Ascenção, insetos fazendo amor, corpos fundidos pelo abraço de pescoços, um enorme e misterioso nu feminino agachado sobre arrecifes, pássaros filosofantes na corda bamba. E se há um farol, vem o gigante para fazê-lo em pedaços.
Estamos nos domínios da arrojada imaginação de Clara Moreira, circundados por este vasto espaço de reconfigurações onde os símbolos sugerem atmosferas ainda por fazer, realidades recém-intuídas e voláteis, mas de repente tornadas matéria diante de nós. Artifício de desenhista: a partir desse ofício a artista realiza seus arranjos figurativos e ao mesmo tempo projeta reflexões sobre os modos de traçar o real através do diálogo entre figura, corpo e ideia.

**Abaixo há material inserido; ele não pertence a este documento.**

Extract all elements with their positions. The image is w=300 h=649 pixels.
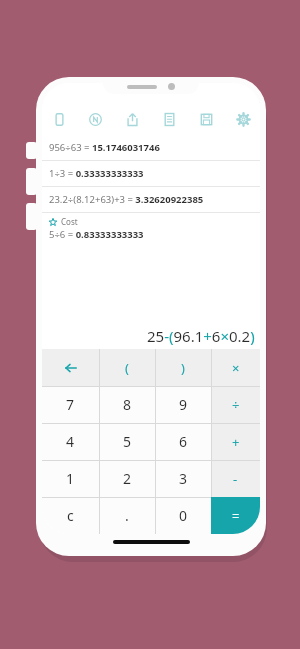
button[interactable]: 7 [42, 386, 99, 423]
staticText: × [232, 359, 240, 377]
button[interactable]: Scientific mode [84, 108, 106, 130]
staticText: 0 [179, 506, 188, 525]
staticText: 4 [66, 432, 75, 451]
button[interactable]: + [211, 423, 260, 460]
button[interactable]: History [158, 108, 180, 130]
button[interactable]: 3 [155, 460, 211, 497]
button[interactable]: . [99, 497, 155, 534]
button[interactable]: Settings [232, 108, 254, 130]
button[interactable]: 0 [155, 497, 211, 534]
staticText: ÷ [232, 396, 240, 414]
button[interactable]: ÷ [211, 386, 260, 423]
button[interactable]: = [211, 497, 260, 534]
button[interactable]: 1 [42, 460, 99, 497]
button[interactable]: 4 [42, 423, 99, 460]
button[interactable]: 2 [99, 460, 155, 497]
staticText: - [233, 470, 238, 488]
button[interactable]: ) [155, 349, 211, 386]
button[interactable]: Cost [42, 213, 260, 245]
staticText: . [125, 506, 129, 525]
button[interactable]: c [42, 497, 99, 534]
staticText: 5 [123, 432, 132, 451]
staticText: 956÷63 = 15.1746031746 [49, 141, 160, 154]
staticText: 9 [179, 395, 188, 414]
staticText: 25-(96.1+6×0.2) [147, 326, 255, 346]
button[interactable]: 5 [99, 423, 155, 460]
button[interactable]: - [211, 460, 260, 497]
button[interactable]: 9 [155, 386, 211, 423]
button[interactable]: ( [99, 349, 155, 386]
staticText: ) [181, 359, 185, 377]
staticText: ( [125, 359, 129, 377]
staticText: + [232, 433, 240, 451]
button[interactable]: 6 [155, 423, 211, 460]
staticText: = [232, 507, 240, 525]
staticText: 3 [179, 469, 188, 488]
staticText: 7 [66, 395, 75, 414]
button[interactable]: 23.2÷(8.12+63)+3 = 3.32620922385 [42, 187, 260, 213]
staticText: Cost [61, 216, 78, 227]
other: Backspace [65, 362, 77, 374]
button[interactable]: × [211, 349, 260, 386]
staticText: 6 [179, 432, 188, 451]
button[interactable]: Backspace [42, 349, 99, 386]
staticText: c [67, 506, 74, 525]
staticText: 8 [123, 395, 132, 414]
staticText: 5÷6 = 0.83333333333 [49, 228, 144, 241]
button[interactable]: Save [195, 108, 217, 130]
button[interactable]: Note [48, 108, 70, 130]
staticText: 1÷3 = 0.33333333333 [49, 167, 144, 180]
staticText: 23.2÷(8.12+63)+3 = 3.32620922385 [49, 193, 204, 206]
staticText: 1 [66, 469, 75, 488]
button[interactable]: 1÷3 = 0.33333333333 [42, 161, 260, 187]
button[interactable]: 8 [99, 386, 155, 423]
button[interactable]: Share [121, 108, 143, 130]
staticText: 2 [123, 469, 132, 488]
button[interactable]: 956÷63 = 15.1746031746 [42, 135, 260, 161]
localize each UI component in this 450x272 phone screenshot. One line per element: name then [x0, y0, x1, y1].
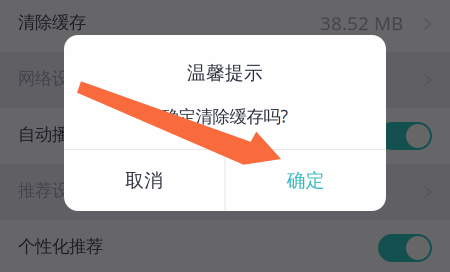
staticText: 确定 [287, 169, 325, 192]
staticText: 推荐设置 [18, 180, 86, 201]
staticText: 网络设置 [18, 68, 86, 89]
button[interactable]: 取消 [64, 150, 224, 211]
button[interactable]: 自动播放 [0, 108, 450, 164]
staticText: 取消 [125, 169, 163, 192]
button[interactable]: 确定 [226, 150, 386, 211]
button[interactable]: 推荐设置 [0, 164, 450, 220]
button[interactable]: 个性化推荐 [0, 220, 450, 272]
staticText: 温馨提示 [187, 62, 263, 84]
staticText: 38.52 MB [320, 11, 403, 35]
staticText: 清除缓存 [18, 12, 86, 33]
button[interactable]: 清除缓存 [0, 0, 450, 52]
staticText: 自动播放 [18, 124, 86, 145]
staticText: 个性化推荐 [18, 236, 103, 257]
staticText: 确定清除缓存吗? [162, 104, 288, 128]
button[interactable]: 网络设置 [0, 52, 450, 108]
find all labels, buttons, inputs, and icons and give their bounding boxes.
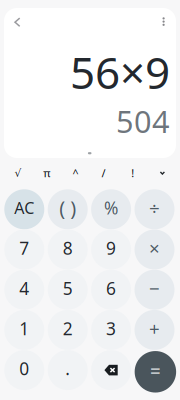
button[interactable]: ^ <box>62 160 90 186</box>
staticText: 4 <box>19 277 29 300</box>
staticText: 56×9 <box>70 43 170 101</box>
button[interactable]: 6 <box>91 270 131 310</box>
button[interactable]: More functions <box>148 160 176 186</box>
button[interactable]: 3 <box>91 310 131 350</box>
button[interactable]: π <box>33 160 61 186</box>
button[interactable]: − <box>134 270 174 310</box>
staticText: ! <box>131 166 134 180</box>
staticText: ( ) <box>59 194 76 221</box>
button[interactable]: Back <box>4 10 30 34</box>
button[interactable]: ! <box>119 160 147 186</box>
button[interactable]: AC <box>4 189 44 229</box>
staticText: 9 <box>106 236 116 260</box>
button[interactable]: ( ) <box>48 189 88 229</box>
button[interactable]: Equals <box>135 351 176 393</box>
button[interactable]: % <box>91 189 131 229</box>
button[interactable]: √ <box>4 160 32 186</box>
staticText: π <box>43 166 50 180</box>
staticText: 504 <box>116 101 170 141</box>
staticText: 8 <box>63 236 73 260</box>
staticText: = <box>150 358 161 383</box>
button[interactable]: 9 <box>91 230 131 270</box>
button[interactable]: 1 <box>4 310 44 350</box>
staticText: AC <box>14 197 34 218</box>
staticText: √ <box>14 167 22 179</box>
staticText: . <box>65 357 70 380</box>
button[interactable]: More options <box>152 10 176 34</box>
button[interactable]: 0 <box>4 350 44 390</box>
staticText: × <box>149 236 160 260</box>
button[interactable]: ÷ <box>134 189 174 229</box>
button[interactable]: Delete <box>91 350 131 390</box>
staticText: 0 <box>19 357 29 380</box>
button[interactable]: 7 <box>4 230 44 270</box>
staticText: 2 <box>63 317 73 340</box>
staticText: / <box>101 166 105 180</box>
staticText: % <box>104 196 118 219</box>
button[interactable]: 5 <box>48 270 88 310</box>
button[interactable]: 8 <box>48 230 88 270</box>
button[interactable]: . <box>48 350 88 390</box>
staticText: 7 <box>19 236 29 260</box>
staticText: 1 <box>19 317 29 340</box>
staticText: 3 <box>106 317 116 340</box>
staticText: ÷ <box>149 195 160 220</box>
staticText: 5 <box>63 277 73 300</box>
staticText: ^ <box>72 166 78 180</box>
button[interactable]: / <box>89 160 117 186</box>
staticText: − <box>149 276 160 301</box>
button[interactable]: + <box>134 310 174 350</box>
staticText: + <box>149 316 160 341</box>
staticText: 6 <box>106 277 116 300</box>
button[interactable]: 2 <box>48 310 88 350</box>
button[interactable]: × <box>134 230 174 270</box>
button[interactable]: 4 <box>4 270 44 310</box>
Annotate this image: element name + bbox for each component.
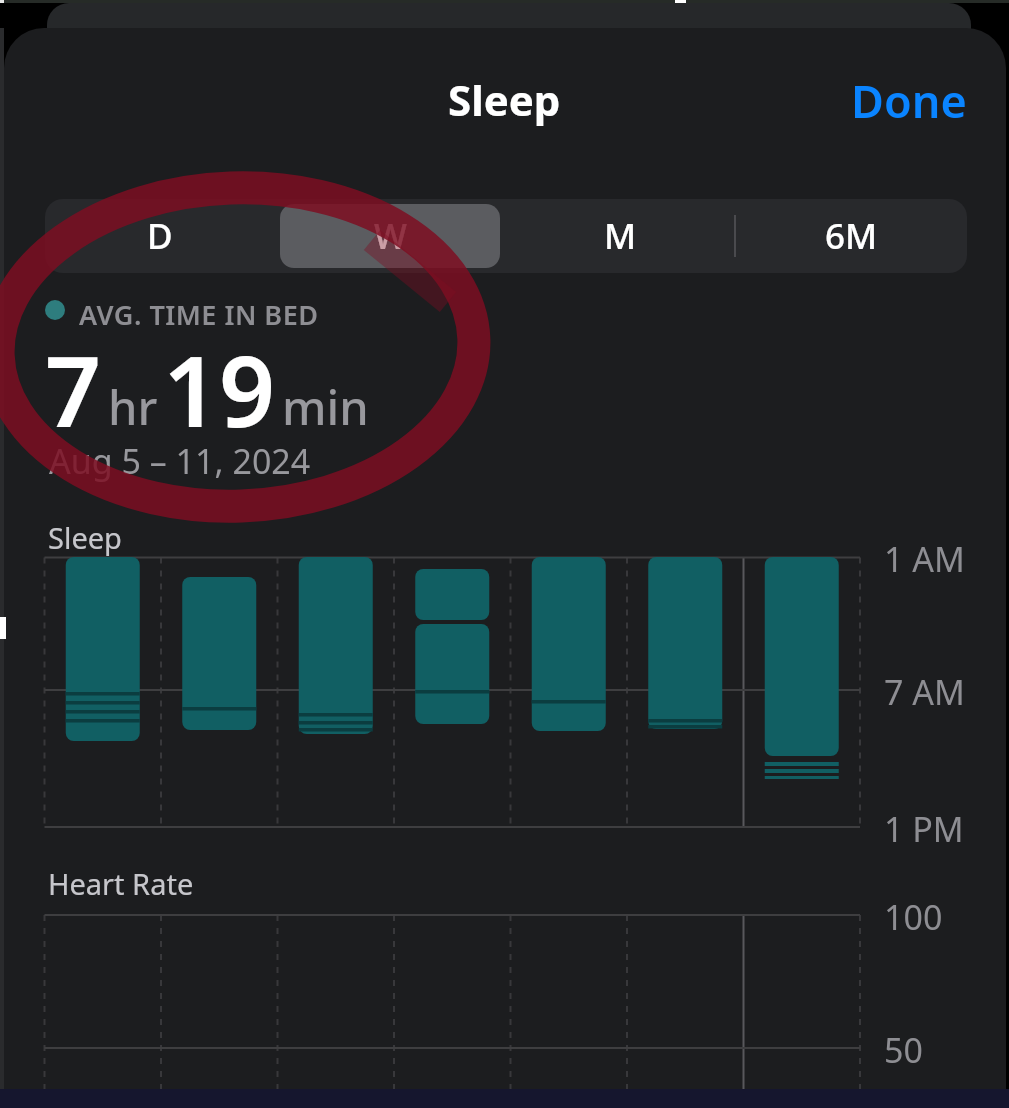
staticText: Sleep <box>48 518 122 557</box>
staticText: min <box>282 375 369 439</box>
button[interactable]: M <box>510 204 731 268</box>
staticText: Done <box>851 70 967 131</box>
staticText: Heart Rate <box>48 864 194 903</box>
button[interactable]: W <box>280 204 500 268</box>
staticText: hr <box>108 375 158 439</box>
staticText: AVG. TIME IN BED <box>79 296 319 333</box>
staticText: D <box>147 212 173 260</box>
staticText: 7 AM <box>884 669 965 715</box>
staticText: 50 <box>884 1027 923 1073</box>
staticText: Sleep <box>448 71 561 128</box>
button[interactable]: Done <box>851 70 967 131</box>
staticText: 7 <box>45 322 102 455</box>
staticText: M <box>604 212 637 260</box>
staticText: 100 <box>884 894 943 940</box>
staticText: 1 AM <box>884 536 965 582</box>
button[interactable]: D <box>50 204 270 268</box>
staticText: W <box>374 212 407 260</box>
button[interactable]: 6M <box>741 204 962 268</box>
staticText: 19 <box>163 322 276 455</box>
staticText: 1 PM <box>884 806 964 852</box>
staticText: 6M <box>825 212 878 260</box>
staticText: Aug 5 – 11, 2024 <box>49 438 311 484</box>
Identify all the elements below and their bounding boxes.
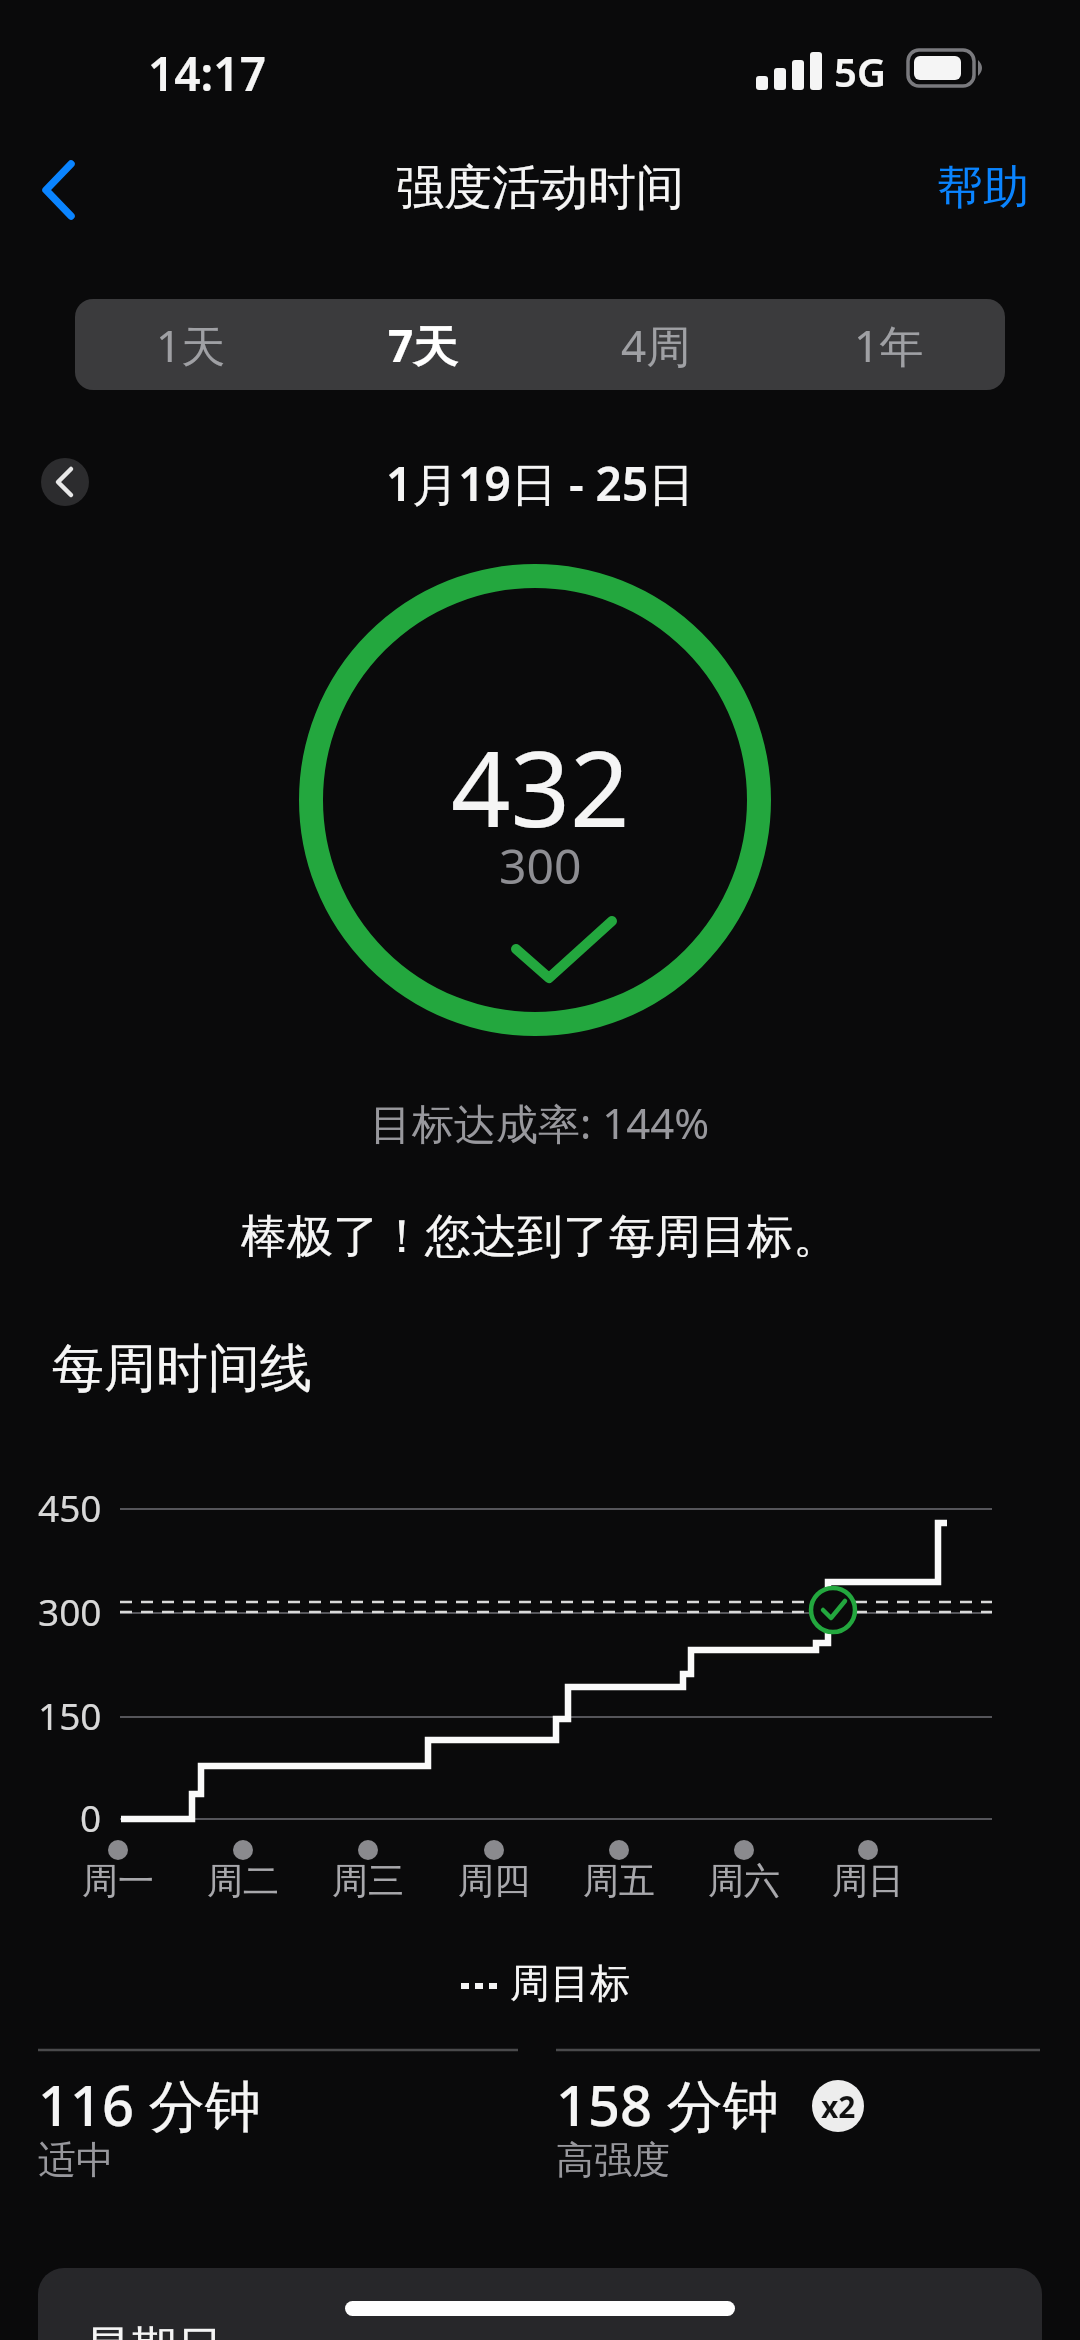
- staticText: 5G: [834, 44, 886, 98]
- button[interactable]: 1年: [772, 299, 1005, 390]
- staticText: x2: [821, 2086, 856, 2127]
- staticText: 周一: [82, 1858, 154, 1903]
- staticText: 周六: [708, 1858, 780, 1903]
- staticText: 158 分钟: [556, 2066, 779, 2142]
- button[interactable]: 帮助: [925, 155, 1040, 221]
- staticText: 目标达成率: 144%: [370, 1094, 710, 1151]
- staticText: 帮助: [937, 159, 1029, 217]
- staticText: 1年: [854, 315, 924, 375]
- staticText: 适中: [38, 2136, 114, 2184]
- staticText: 棒极了！您达到了每周目标。: [241, 1208, 839, 1266]
- button[interactable]: 1天: [75, 299, 307, 390]
- button[interactable]: 星期日: [38, 2268, 1042, 2340]
- staticText: 300: [499, 833, 582, 898]
- button[interactable]: [30, 155, 100, 225]
- staticText: 周三: [332, 1858, 404, 1903]
- staticText: 14:17: [148, 42, 266, 105]
- staticText: 0: [80, 1792, 102, 1842]
- staticText: 7天: [388, 315, 458, 375]
- staticText: 周二: [207, 1858, 279, 1903]
- staticText: 高强度: [556, 2136, 670, 2184]
- staticText: 周五: [583, 1858, 655, 1903]
- staticText: 周目标: [510, 1958, 630, 2008]
- staticText: 450: [38, 1482, 102, 1532]
- button[interactable]: 7天: [307, 299, 539, 390]
- staticText: 每周时间线: [52, 1336, 312, 1402]
- staticText: 1月19日 - 25日: [386, 452, 695, 515]
- staticText: 强度活动时间: [396, 158, 684, 218]
- staticText: 300: [38, 1586, 102, 1636]
- staticText: 1天: [156, 315, 226, 375]
- staticText: 150: [38, 1690, 102, 1740]
- staticText: 周四: [458, 1858, 530, 1903]
- staticText: 432: [451, 716, 630, 858]
- button[interactable]: [41, 458, 89, 506]
- staticText: 周日: [832, 1858, 904, 1903]
- button[interactable]: 4周: [539, 299, 772, 390]
- staticText: 4周: [621, 315, 691, 375]
- staticText: 星期日: [85, 2320, 223, 2340]
- staticText: 116 分钟: [38, 2066, 261, 2142]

As formas de grande escala são trabalhadas nas micro-extensões do detalhe, aos poucos. Pontas duras e finíssimas de grafite percorrem superfícies lisas, amplas, e o papel de algodão é friccionado pelos lápis de cor até surgirem novas camadas que avançam e conquistam terreno, absorvem olhares. Clara, inclusive, exibe um vasto repertório: da figura humana à anatomia de pássaros e insetos – da paisagem natural ao emaranhado urbano.
Seus trabalhos evocam a espontaneidade e a liberdade de sua formação estética. Quando cursava arquitetura, a jovem cinéfila participava ativamente do cineclubismo e dava sua contribuição criando cartazes para os encontros da seita recifense da sétima arte. Desse movimento resulta uma intensa colaboração com festivais e cineastas. Aqueles que acompanham o cinema brasileiro dos últimos dez anos – essa sinédoque do cinema pernambucano – em algum momento já se deparou com algum cartaz feito por ela.
Para a Barril, Clara Moreira traz uma mostra de sua produção mais recente. Sem filme, só desenho.